As an alumnus, trustee, and parent of three Middlebury graduates–Andrew ’08, Jamie ’10, and Melissa ’13–Mittelman’s roots at the College are deep. “I love Middlebury and I wish I could find the words to more clearly express how deeply meaningful this is to me and my family.”

Mittelman is a familiar figure to many faculty and students in Middlebury’s Physics Department. In 2014, the Michele and David Mittelman Family Foundation established the P. Frank Winkler Professorship in Physics.

“I took astronomy with Professor Winkler in the 1970s, and the power and implications of his teaching have stayed with me ever since,” said Mittelman when the Winkler professorship was announced. “The concepts of how much can be learned through the analysis of light were stunning intellectual revelations that have bounced around in my mind for years.”

“Much of our future lies with decoding and understanding the mysteries of our universe,” Mittelman continued, “and with this new professorship we hope to ensure that others at Middlebury will become intrigued by the study of astronomy. Modern science has an important role to play in preparing students of the liberal arts for the real world after graduation.”

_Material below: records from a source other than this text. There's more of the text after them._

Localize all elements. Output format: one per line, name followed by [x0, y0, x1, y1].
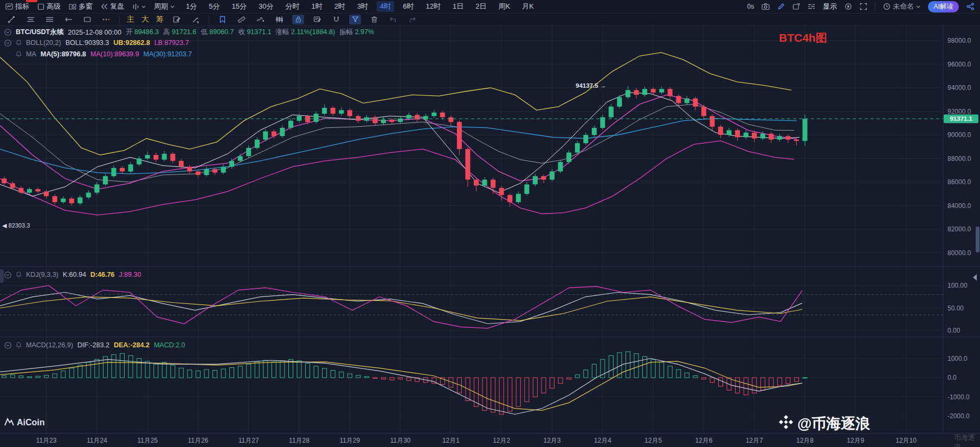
svg-text:12月5: 12月5: [644, 437, 662, 444]
symbol-name: BTC/USDT永续: [16, 28, 63, 37]
timeframe-分时[interactable]: 分时: [282, 1, 302, 12]
divider: [119, 16, 120, 23]
macd-value: MACD:2.0: [154, 341, 185, 349]
draw-button[interactable]: [777, 3, 785, 10]
magnet-tool[interactable]: [330, 15, 342, 24]
timeframe-1时[interactable]: 1时: [308, 1, 325, 12]
candle-pattern-tool[interactable]: [273, 15, 285, 24]
timeframe-15分[interactable]: 15分: [228, 1, 249, 12]
svg-text:12月3: 12月3: [543, 437, 560, 444]
alert-bell-icon[interactable]: [16, 271, 22, 278]
main-chart-button[interactable]: 主: [127, 15, 134, 24]
screenshot-button[interactable]: [762, 3, 770, 10]
watermark-text: @币海逐浪: [797, 414, 870, 433]
advanced-button[interactable]: 高级: [37, 2, 61, 11]
ai-analysis-button[interactable]: AI解读: [928, 1, 959, 12]
timeframe-周K[interactable]: 周K: [495, 1, 514, 12]
collapse-chevron-icon[interactable]: [4, 40, 11, 47]
chart-canvas[interactable]: 11月2311月2411月2511月2611月2711月2811月2911月30…: [0, 0, 980, 447]
ohlc-low: 低 89060.7: [201, 28, 234, 37]
notification-tag: [26, 0, 37, 2]
pane-collapse-handle[interactable]: [0, 269, 4, 283]
rectangle-tool[interactable]: [81, 15, 93, 24]
svg-text:12月2: 12月2: [493, 437, 510, 444]
horizontal-lines-tool[interactable]: [24, 15, 36, 24]
timeframe-4时[interactable]: 4时: [377, 1, 394, 12]
lock-tool[interactable]: [292, 15, 304, 24]
undo-button[interactable]: [387, 15, 399, 24]
delete-tool[interactable]: [368, 15, 380, 24]
replay-button[interactable]: 复盘: [101, 2, 124, 11]
pencil-plus-tool[interactable]: [190, 15, 202, 24]
boll-legend: BOLL(20,2) BOLL:90393.3 UB:92862.8 LB:87…: [4, 39, 189, 47]
svg-text:0.00: 0.00: [947, 327, 960, 334]
candle-datetime: 2025-12-08 00:00: [68, 29, 121, 36]
timeframe-1分[interactable]: 1分: [183, 1, 200, 12]
filter-tool[interactable]: [349, 15, 361, 24]
timeframe-1日[interactable]: 1日: [449, 1, 467, 12]
aicoin-logo: AiCoin: [4, 417, 45, 428]
kdj-k-value: K:60.94: [63, 271, 86, 278]
toolbar-right-group: 0s 显示 未命名 AI解读: [747, 1, 975, 12]
ohlc-open: 开 89486.3: [126, 28, 159, 37]
signature-tool[interactable]: [254, 15, 266, 24]
svg-text:1000.0: 1000.0: [947, 355, 968, 362]
ticker-legend: BTC/USDT永续 2025-12-08 00:00 开 89486.3 高 …: [4, 28, 374, 37]
bookmark-flag-tool[interactable]: [216, 15, 228, 24]
svg-text:91371.1: 91371.1: [950, 115, 972, 122]
alert-bell-icon[interactable]: [16, 40, 22, 46]
svg-text:11月28: 11月28: [289, 437, 310, 444]
list-settings-icon[interactable]: [808, 3, 815, 10]
ruler-tool[interactable]: [235, 15, 247, 24]
alert-bell-icon[interactable]: [16, 51, 22, 57]
timeframe-30分[interactable]: 30分: [255, 1, 276, 12]
multi-window-button[interactable]: 多窗: [69, 2, 93, 11]
svg-text:11月27: 11月27: [238, 437, 259, 444]
timeframe-2时[interactable]: 2时: [331, 1, 349, 12]
timeframe-12时[interactable]: 12时: [423, 1, 444, 12]
svg-text:11月29: 11月29: [339, 437, 360, 444]
collapse-chevron-icon[interactable]: [4, 342, 11, 349]
timeframe-3时[interactable]: 3时: [354, 1, 371, 12]
trend-line-tool[interactable]: [5, 15, 17, 24]
timeframe-月K[interactable]: 月K: [519, 1, 537, 12]
redo-button[interactable]: [406, 15, 418, 24]
collapse-chevron-icon[interactable]: [4, 29, 11, 36]
fullscreen-button[interactable]: [860, 3, 867, 10]
timeframe-2日[interactable]: 2日: [472, 1, 489, 12]
svg-text:12月7: 12月7: [746, 437, 763, 444]
macd-legend: MACD(12,26,9) DIF:-283.2 DEA:-284.2 MACD…: [4, 341, 185, 349]
period-button[interactable]: 周期: [154, 2, 175, 11]
diamond-logo-icon: [779, 415, 793, 433]
new-window-button[interactable]: [792, 3, 800, 10]
collapse-chevron-icon[interactable]: [4, 271, 11, 278]
kline-style-button[interactable]: [132, 3, 146, 10]
axis-collapse-arrow[interactable]: [973, 274, 977, 281]
note-edit-tool[interactable]: [171, 15, 183, 24]
layout-select[interactable]: 未命名: [883, 2, 920, 11]
large-chart-button[interactable]: 大: [141, 15, 149, 24]
amplitude-value: 振幅 2.97%: [339, 28, 374, 37]
macd-dea-value: DEA:-284.2: [114, 341, 150, 349]
timeframe-6时[interactable]: 6时: [399, 1, 417, 12]
target-button[interactable]: [844, 3, 852, 10]
display-button[interactable]: 显示: [823, 2, 837, 11]
vertical-scrollbar[interactable]: [976, 226, 979, 252]
ma10-value: MA(10):89639.9: [91, 50, 139, 58]
watermark-faint: 币海逐浪: [954, 433, 980, 447]
indicators-label: 指标: [15, 2, 29, 11]
clock-icon: [883, 3, 891, 10]
share-button[interactable]: [966, 3, 975, 10]
svg-text:92000.0: 92000.0: [947, 108, 971, 115]
parallel-lines-tool[interactable]: [43, 15, 55, 24]
chevron-down-icon: [170, 5, 175, 8]
indicators-button[interactable]: 指标: [5, 2, 29, 11]
more-tools-button[interactable]: [100, 15, 112, 24]
box-icon: [37, 3, 44, 10]
timeframe-5分[interactable]: 5分: [205, 1, 223, 12]
alert-bell-icon[interactable]: [16, 342, 22, 348]
form-edit-tool[interactable]: [311, 15, 323, 24]
svg-text:12月9: 12月9: [847, 437, 864, 444]
chips-distribution-button[interactable]: 筹: [156, 15, 164, 24]
arrow-tool[interactable]: [62, 15, 74, 24]
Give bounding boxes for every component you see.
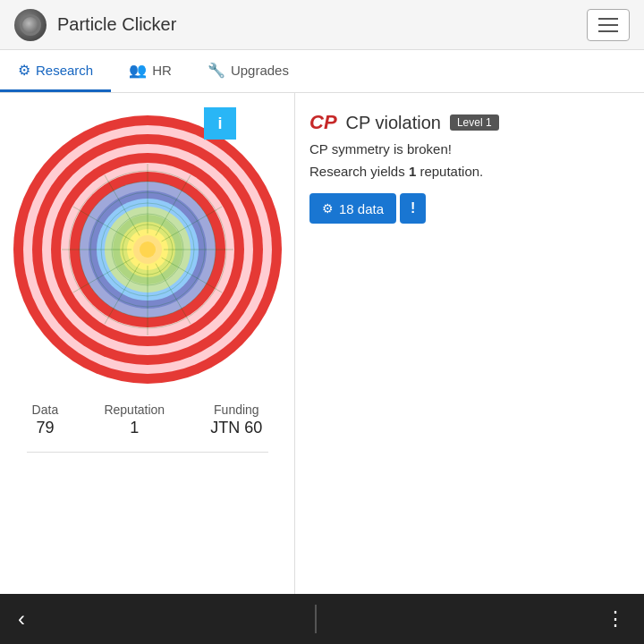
exclaim-button[interactable]: ! [400,193,426,224]
app-title: Particle Clicker [57,14,176,35]
main-content: i Data 79 Reputation 1 Funding JTN 60 [0,93,644,594]
yield-text: Research yields [309,164,409,179]
stats-row: Data 79 Reputation 1 Funding JTN 60 [0,388,294,437]
info-button[interactable]: i [204,107,236,140]
left-panel: i Data 79 Reputation 1 Funding JTN 60 [0,93,295,594]
level-badge: Level 1 [450,114,499,131]
menu-button[interactable] [587,9,630,41]
research-description: CP symmetry is broken! [309,141,630,157]
top-bar: Particle Clicker [0,0,644,50]
tab-research-label: Research [36,63,93,78]
yield-unit: reputation. [416,164,483,179]
gear-icon: ⚙ [322,201,334,216]
hamburger-icon [598,24,618,26]
exclaim-icon: ! [411,200,415,216]
right-panel: CP CP violation Level 1 CP symmetry is b… [295,93,644,594]
reputation-label: Reputation [104,402,165,417]
bottom-divider [315,605,317,633]
app-logo [14,9,47,41]
data-button-label: 18 data [339,201,384,216]
data-button[interactable]: ⚙ 18 data [309,193,396,224]
cp-violation-icon: CP [309,111,337,134]
research-title-row: CP CP violation Level 1 [309,111,630,134]
hr-icon: 👥 [129,62,147,79]
stat-funding: Funding JTN 60 [210,402,262,437]
app-logo-inner [20,14,41,36]
research-yield: Research yields 1 reputation. [309,164,630,179]
divider [27,452,268,453]
upgrades-icon: 🔧 [208,62,225,79]
funding-value: JTN 60 [210,419,262,437]
info-icon: i [217,114,222,133]
tab-bar: ⚙ Research 👥 HR 🔧 Upgrades [0,50,644,93]
reputation-value: 1 [104,419,165,437]
data-label: Data [32,402,59,417]
back-button[interactable]: ‹ [18,606,25,631]
yield-amount: 1 [409,164,416,179]
particle-visualization[interactable] [9,111,286,388]
hamburger-icon [598,18,618,20]
tab-hr-label: HR [152,63,172,78]
research-item: CP CP violation Level 1 CP symmetry is b… [309,111,630,224]
stat-data: Data 79 [32,402,59,437]
stat-reputation: Reputation 1 [104,402,165,437]
more-options-button[interactable]: ⋮ [606,607,626,631]
action-row: ⚙ 18 data ! [309,193,630,224]
bottom-bar: ‹ ⋮ [0,594,644,644]
data-value: 79 [32,419,59,437]
research-name: CP violation [346,113,441,133]
tab-research[interactable]: ⚙ Research [0,50,111,92]
tab-upgrades[interactable]: 🔧 Upgrades [190,50,307,92]
hamburger-icon [598,30,618,32]
funding-label: Funding [210,402,262,417]
research-icon: ⚙ [18,62,30,79]
tab-hr[interactable]: 👥 HR [111,50,190,92]
tab-upgrades-label: Upgrades [231,63,289,78]
app-branding: Particle Clicker [14,9,176,41]
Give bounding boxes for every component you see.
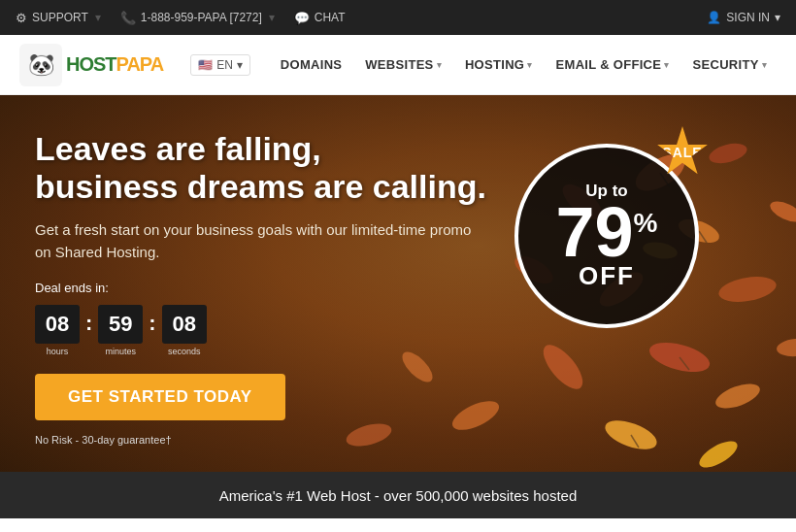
hours-label: hours [47, 347, 69, 356]
phone-icon: 📞 [120, 11, 136, 25]
nav-domains[interactable]: DOMAINS [271, 51, 352, 78]
nav-hosting[interactable]: HOSTING ▾ [455, 51, 543, 78]
footer-text: America's #1 Web Host - over 500,000 web… [219, 487, 578, 504]
top-bar-left: ⚙ SUPPORT ▾ 📞 1-888-959-PAPA [7272] ▾ 💬 … [16, 11, 707, 25]
signin-caret: ▾ [775, 11, 780, 24]
user-icon: 👤 [707, 11, 721, 24]
chat-link[interactable]: 💬 CHAT [294, 11, 346, 25]
chat-label: CHAT [315, 11, 346, 24]
phone-caret: ▾ [269, 11, 275, 24]
flag-icon: 🇺🇸 [198, 58, 213, 72]
countdown-seconds-unit: 08 seconds [162, 305, 207, 356]
support-icon: ⚙ [16, 11, 27, 25]
get-started-button[interactable]: GET STARTED TODAY [35, 374, 285, 420]
nav-email-office[interactable]: EMAIL & OFFICE ▾ [547, 51, 680, 78]
hero-subtitle: Get a fresh start on your business goals… [35, 219, 481, 263]
seconds-label: seconds [168, 347, 201, 356]
top-bar: ⚙ SUPPORT ▾ 📞 1-888-959-PAPA [7272] ▾ 💬 … [0, 0, 796, 35]
sale-percent: 79% [556, 197, 658, 267]
hero-section: Leaves are falling,business dreams are c… [0, 95, 796, 472]
sale-off: OFF [579, 261, 635, 291]
minutes-label: minutes [106, 347, 137, 356]
sale-percent-sign: % [634, 208, 658, 238]
sale-badge: SALE Up to 79% OFF [514, 144, 699, 328]
countdown-hours: 08 [35, 305, 80, 344]
nav-security[interactable]: SECURITY ▾ [683, 51, 777, 78]
colon-2: : [149, 313, 155, 334]
countdown-minutes-unit: 59 minutes [98, 305, 143, 356]
signin-link[interactable]: 👤 SIGN IN ▾ [707, 11, 780, 24]
language-selector[interactable]: 🇺🇸 EN ▾ [190, 54, 250, 76]
hero-content: Leaves are falling,business dreams are c… [0, 95, 544, 446]
signin-label: SIGN IN [726, 11, 770, 24]
chat-icon: 💬 [294, 11, 310, 25]
deal-ends-label: Deal ends in: [35, 281, 509, 295]
hero-title: Leaves are falling,business dreams are c… [35, 130, 509, 206]
colon-1: : [85, 313, 92, 334]
footer-strip: America's #1 Web Host - over 500,000 web… [0, 472, 796, 518]
support-link[interactable]: ⚙ SUPPORT ▾ [16, 11, 103, 25]
security-caret: ▾ [762, 60, 767, 70]
logo-text: HOSTPAPA [66, 53, 163, 76]
countdown-seconds: 08 [162, 305, 207, 344]
nav-bar: 🐼 HOSTPAPA 🇺🇸 EN ▾ DOMAINS WEBSITES ▾ HO… [0, 35, 796, 95]
sale-circle: Up to 79% OFF [514, 144, 699, 328]
phone-link[interactable]: 📞 1-888-959-PAPA [7272] ▾ [120, 11, 277, 25]
lang-label: EN [216, 58, 233, 72]
phone-label: 1-888-959-PAPA [7272] [141, 11, 262, 24]
email-caret: ▾ [664, 60, 669, 70]
countdown-minutes: 59 [98, 305, 143, 344]
lang-caret: ▾ [237, 58, 243, 72]
countdown-timer: 08 hours : 59 minutes : 08 seconds [35, 305, 509, 356]
nav-websites[interactable]: WEBSITES ▾ [355, 51, 451, 78]
countdown-hours-unit: 08 hours [35, 305, 80, 356]
websites-caret: ▾ [437, 60, 442, 70]
logo[interactable]: 🐼 HOSTPAPA [19, 44, 163, 86]
nav-links: DOMAINS WEBSITES ▾ HOSTING ▾ EMAIL & OFF… [271, 51, 777, 78]
guarantee-text: No Risk - 30-day guarantee† [35, 434, 509, 446]
hosting-caret: ▾ [527, 60, 532, 70]
logo-icon: 🐼 [19, 44, 62, 86]
support-label: SUPPORT [32, 11, 88, 24]
support-caret: ▾ [95, 11, 101, 24]
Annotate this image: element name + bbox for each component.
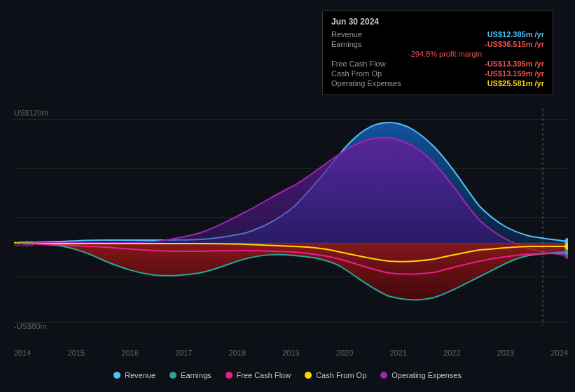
tooltip-row-opex: Operating Expenses US$25.581m /yr [331,79,544,88]
legend-label-earnings: Earnings [181,371,211,379]
tooltip-profit-margin: -294.8% profit margin [408,50,544,58]
chart-legend: Revenue Earnings Free Cash Flow Cash Fro… [0,371,575,379]
chart-svg [14,108,568,360]
tooltip-label-earnings: Earnings [331,40,408,48]
x-label-2014: 2014 [14,349,31,357]
x-label-2021: 2021 [389,349,406,357]
legend-dot-opex [380,372,387,379]
x-label-2023: 2023 [497,349,514,357]
x-label-2018: 2018 [229,349,246,357]
x-label-2015: 2015 [68,349,85,357]
legend-label-cfo: Cash From Op [316,371,366,379]
tooltip-value-opex: US$25.581m /yr [487,79,544,88]
x-label-2019: 2019 [282,349,299,357]
tooltip-label-opex: Operating Expenses [331,79,408,88]
tooltip-row-cfo: Cash From Op -US$13.159m /yr [331,69,544,78]
x-label-2016: 2016 [121,349,138,357]
tooltip-value-cfo: -US$13.159m /yr [485,69,544,78]
legend-label-fcf: Free Cash Flow [237,371,291,379]
tooltip-box: Jun 30 2024 Revenue US$12.385m /yr Earni… [322,10,553,95]
legend-item-earnings[interactable]: Earnings [169,371,211,379]
tooltip-row-earnings: Earnings -US$36.515m /yr [331,40,544,48]
tooltip-label-fcf: Free Cash Flow [331,59,408,68]
legend-dot-earnings [169,372,176,379]
legend-label-revenue: Revenue [125,371,155,379]
chart-container: Jun 30 2024 Revenue US$12.385m /yr Earni… [0,0,575,392]
x-label-2020: 2020 [336,349,353,357]
tooltip-value-revenue: US$12.385m /yr [487,30,544,38]
legend-dot-fcf [226,372,233,379]
tooltip-value-earnings: -US$36.515m /yr [485,40,544,48]
tooltip-row-revenue: Revenue US$12.385m /yr [331,30,544,38]
legend-item-cfo[interactable]: Cash From Op [305,371,366,379]
x-label-2017: 2017 [175,349,192,357]
tooltip-value-fcf: -US$13.395m /yr [485,59,544,68]
x-label-2024: 2024 [550,349,567,357]
legend-dot-cfo [305,372,312,379]
tooltip-label-cfo: Cash From Op [331,69,408,78]
legend-dot-revenue [113,372,120,379]
tooltip-label-revenue: Revenue [331,30,408,38]
legend-label-opex: Operating Expenses [392,371,462,379]
legend-item-fcf[interactable]: Free Cash Flow [226,371,291,379]
x-axis-labels: 2014 2015 2016 2017 2018 2019 2020 2021 … [14,345,568,357]
tooltip-date: Jun 30 2024 [331,17,544,27]
legend-item-opex[interactable]: Operating Expenses [380,371,462,379]
tooltip-row-fcf: Free Cash Flow -US$13.395m /yr [331,59,544,68]
x-label-2022: 2022 [443,349,460,357]
legend-item-revenue[interactable]: Revenue [113,371,155,379]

In 2015, The Mittelman Foundation funded significant improvements to the observatory, including hardware, software, and replacement of multiple core components. Most importantly, the 24-inch telescope–the centerpiece of the observatory–was deconstructed and rebuilt with new state-of-the-art components, improving mirror performance and the telescope’s light-collecting ability.

The 2015 upgrades substantially increased telescope use and observing time, according to Jonathan Kemp, telescope and scientific computing specialist who manages the observatory.

“The Mittelmans’ philanthropic support represents a long-term vision for the observatory as an invaluable learning resource,” said Kemp. “Students, faculty, staff, and community members have the opportunity to use the observatory for curricular and research purposes as well as informal events.”